在麦卡锡的故事里,有几点值得我们注意。首先,他的家庭算是稳定的。注意障碍不是任何人的错,对此我们一定要有正确的认识。不当的教育方式会使注意障碍的状况更糟,但并不是其成因。我们不确定是什么原因导致的,有证据显示很可能是遗传因素,但可以肯定的是,这不是因为父母不称职。
麦卡锡的高智商使别人很难发现他有注意障碍。当一个孩子很聪明,成绩又很好时,我们往往不会想到他可能有注意障碍。这是一个错误观念。许多聪明的孩子有注意障碍,这些孩子如果没有被诊断出来,他们的聪明会使他们惹上更多麻烦,错过好好学习的机会。
另外一点是,患有注意障碍并不等于宣告人生无望。

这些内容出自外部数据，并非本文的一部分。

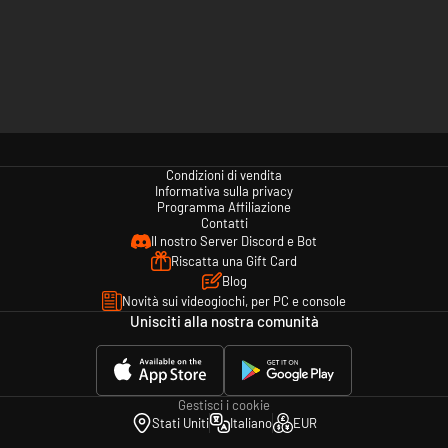
Condizioni di vendita
Informativa sulla privacy
Programma Affiliazione
Contatti
Il nostro Server Discord e Bot
Riscatta una Gift Card
Blog
Novità sui videogiochi, per PC e console
Unisciti alla nostra comunità
Gestisci i cookie
Stati Uniti
Italiano
EUR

诊断之后,有的孩子或家长会误以为注意障碍是在用花哨的医学语言告诉他们,这个孩子很笨。注意障碍患者常有一种心态,就是觉得自己有缺陷,因此老师和家长必须给孩子做好心理建设。虽然有注意障碍并不是一件值得庆祝的事,但也不是令人绝望的事。只要治疗得当,他们可以充分发挥他们的长处和潜力。
麦卡锡的故事也提醒我们,注意障碍的原发性和次发性症状不同。原发性症状指的是注意障碍本来有的症状:分心、冲动、静不下来。次发性症状是最难治疗的,它是注意障碍引起的连锁反应:低自尊、沮丧、无聊、挫折、惧怕学习新事物、人际关系不好、滥用药物或酗酒、偷窃,甚至因为长期的挫折而有暴力行为。发现越晚,次发性问题越严重。许多成人有注意障碍却不自知,他们对自己进行各种负面评价。他们可能很没耐性,静不下来,易冲动,直觉强,有创意,有始无终,以及无法维持长久的亲密关系等。他们通常自小就有低自尊问题。越早诊断出来,这些次发性症状会越轻,也越能早日开始学习如何和自己相处,不至于被贴上各种标签。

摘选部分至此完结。